Seeing that there was a negative correlation between average fitness and mutation rate, one might suspect that a mutation rate that’s too high disturbs the genes and make inheriting genetic information less effective for shifting the population towards a single target genome. However, this might not be representative of the factors that drive evolution in nature and could only be used as an example of a very specific case of evolution.
For the difference between the two crossover strategies tested in this experiment, it is unclear from the data how to explain the difference in the effect on average fitness. In real-life crossovers in meiosis, the process is much involved as multiple chromosomes and multiple gene segments are exchanged. As a result, neither random crossing nor midpoint crossing accurately models real-life scenarios that, arguably, have characteristics of both strategies.
H2 Limitations
This experiment significantly simplifies evolution seen in Biology.

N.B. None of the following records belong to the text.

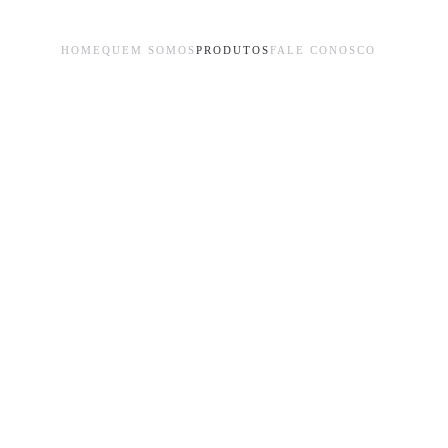
HOME
QUEM SOMOS
PRODUTOS
FALE CONOSCO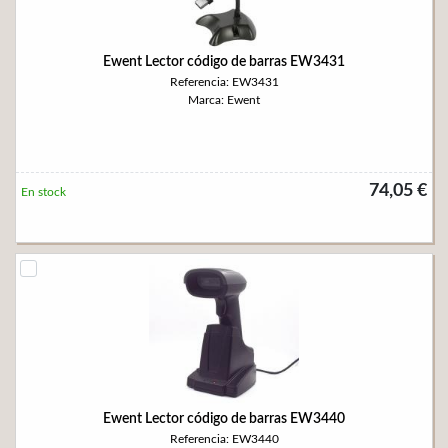
Ewent Lector código de barras EW3431
Referencia: EW3431
Marca: Ewent
74,05 €
En stock
Ewent Lector código de barras EW3440
Referencia: EW3440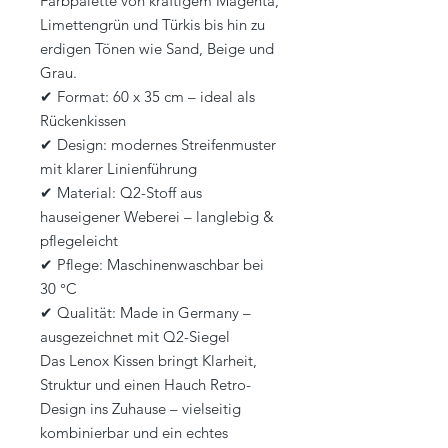
Farbpalette von kräftigem Magenta,
Limettengrün und Türkis bis hin zu
erdigen Tönen wie Sand, Beige und
Grau.
✔ Format: 60 x 35 cm – ideal als
Rückenkissen
✔ Design: modernes Streifenmuster
mit klarer Linienführung
✔ Material: Q2-Stoff aus
hauseigener Weberei – langlebig &
pflegeleicht
✔ Pflege: Maschinenwaschbar bei
30 °C
✔ Qualität: Made in Germany –
ausgezeichnet mit Q2-Siegel
Das Lenox Kissen bringt Klarheit,
Struktur und einen Hauch Retro-
Design ins Zuhause – vielseitig
kombinierbar und ein echtes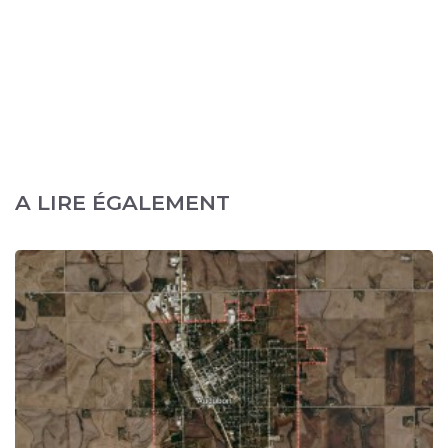
A LIRE ÉGALEMENT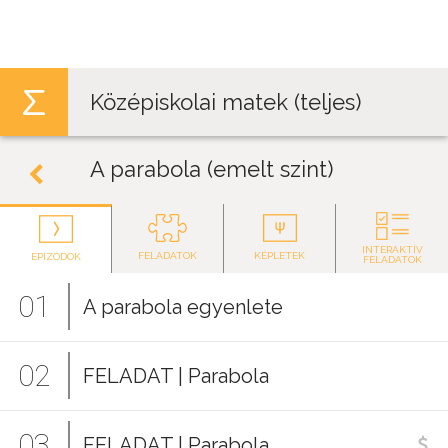
Jump to navigation
Középiskolai matek (teljes)
A parabola (emelt szint)
INTERAKTÍV
FELADATOK
KÉPLETEK
EPIZÓDOK
FELADATOK
01
A parabola egyenlete
02
FELADAT | Parabola
03
FELADAT | Parabola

It shortens the genome, directly selects genotype rather than phenotype, and defines a single target genotype rather than allowing a range of individuals to survive. Due to time limitations, this experiment is will be done this way to simplify calculations. Further experiments could include a more complex model that takes into consideration factors that are ignored in this experiment, but these are beyond the scope of this experiment.

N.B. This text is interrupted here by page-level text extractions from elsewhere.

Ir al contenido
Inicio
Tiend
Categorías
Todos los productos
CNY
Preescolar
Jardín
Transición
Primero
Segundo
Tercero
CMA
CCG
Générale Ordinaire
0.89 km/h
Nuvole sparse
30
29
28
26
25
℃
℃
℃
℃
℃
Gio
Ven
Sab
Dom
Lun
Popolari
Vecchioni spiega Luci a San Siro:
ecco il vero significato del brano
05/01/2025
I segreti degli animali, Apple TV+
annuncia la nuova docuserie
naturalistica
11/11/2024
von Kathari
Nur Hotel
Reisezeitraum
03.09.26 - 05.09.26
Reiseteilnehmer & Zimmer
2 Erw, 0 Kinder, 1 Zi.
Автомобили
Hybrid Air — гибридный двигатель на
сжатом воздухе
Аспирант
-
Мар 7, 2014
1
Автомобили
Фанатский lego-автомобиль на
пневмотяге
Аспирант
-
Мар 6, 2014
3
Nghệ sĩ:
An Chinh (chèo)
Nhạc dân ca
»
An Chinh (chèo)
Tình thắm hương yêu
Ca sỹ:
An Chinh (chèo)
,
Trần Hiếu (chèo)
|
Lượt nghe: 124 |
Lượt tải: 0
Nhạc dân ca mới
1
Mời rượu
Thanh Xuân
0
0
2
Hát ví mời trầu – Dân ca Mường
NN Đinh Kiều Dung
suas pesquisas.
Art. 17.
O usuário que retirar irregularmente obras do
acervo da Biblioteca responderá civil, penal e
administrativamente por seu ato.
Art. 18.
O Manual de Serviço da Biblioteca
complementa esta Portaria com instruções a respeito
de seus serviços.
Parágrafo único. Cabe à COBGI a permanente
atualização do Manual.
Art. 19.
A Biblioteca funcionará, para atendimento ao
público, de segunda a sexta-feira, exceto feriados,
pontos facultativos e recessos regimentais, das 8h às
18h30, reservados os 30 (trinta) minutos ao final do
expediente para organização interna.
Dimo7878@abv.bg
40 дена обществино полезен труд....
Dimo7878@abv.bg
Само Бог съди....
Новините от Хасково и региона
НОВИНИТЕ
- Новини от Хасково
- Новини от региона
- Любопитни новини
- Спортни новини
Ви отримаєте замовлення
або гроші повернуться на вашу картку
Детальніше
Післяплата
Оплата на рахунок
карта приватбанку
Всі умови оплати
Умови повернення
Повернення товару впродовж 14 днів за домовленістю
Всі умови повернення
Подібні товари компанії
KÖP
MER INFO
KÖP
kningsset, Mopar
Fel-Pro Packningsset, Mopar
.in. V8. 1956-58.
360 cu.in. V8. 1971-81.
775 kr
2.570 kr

As seen in Graph 1, some experiments were restrained to some very low fitness. In actual ecosystems, it might be the case that the population size will reduce significantly in this case.
By the look of the heatmaps, larger population sizes and smaller mutation rates are more likely to lead to higher fitness. As the heatmap is most intense at high population sizes and low mutation rates, it is unreasonable to extrapolate the pattern any further beyond the tested range. The optimal mutation rate for this task might well lie below the smallest tested value of 0.005 and would need further experimentation to be better understood.